Stored data entries »

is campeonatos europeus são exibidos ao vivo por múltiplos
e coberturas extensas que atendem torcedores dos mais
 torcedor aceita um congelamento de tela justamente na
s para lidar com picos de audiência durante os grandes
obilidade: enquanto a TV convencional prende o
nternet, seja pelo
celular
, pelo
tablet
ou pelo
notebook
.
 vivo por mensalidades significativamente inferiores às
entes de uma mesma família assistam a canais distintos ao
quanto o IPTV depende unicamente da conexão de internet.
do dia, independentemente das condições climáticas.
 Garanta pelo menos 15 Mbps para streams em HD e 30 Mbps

DIRECTIONS » Line by line, copy the records exactly.

TASK RESULT »
is campeonatos europeus são exibidos ao vivo por múltiplos
e coberturas extensas que atendem torcedores dos mais
 torcedor aceita um congelamento de tela justamente na
s para lidar com picos de audiência durante os grandes
obilidade: enquanto a TV convencional prende o
nternet, seja pelo
celular
, pelo
tablet
ou pelo
notebook
.
 vivo por mensalidades significativamente inferiores às
entes de uma mesma família assistam a canais distintos ao
quanto o IPTV depende unicamente da conexão de internet.
do dia, independentemente das condições climáticas.
 Garanta pelo menos 15 Mbps para streams em HD e 30 Mbps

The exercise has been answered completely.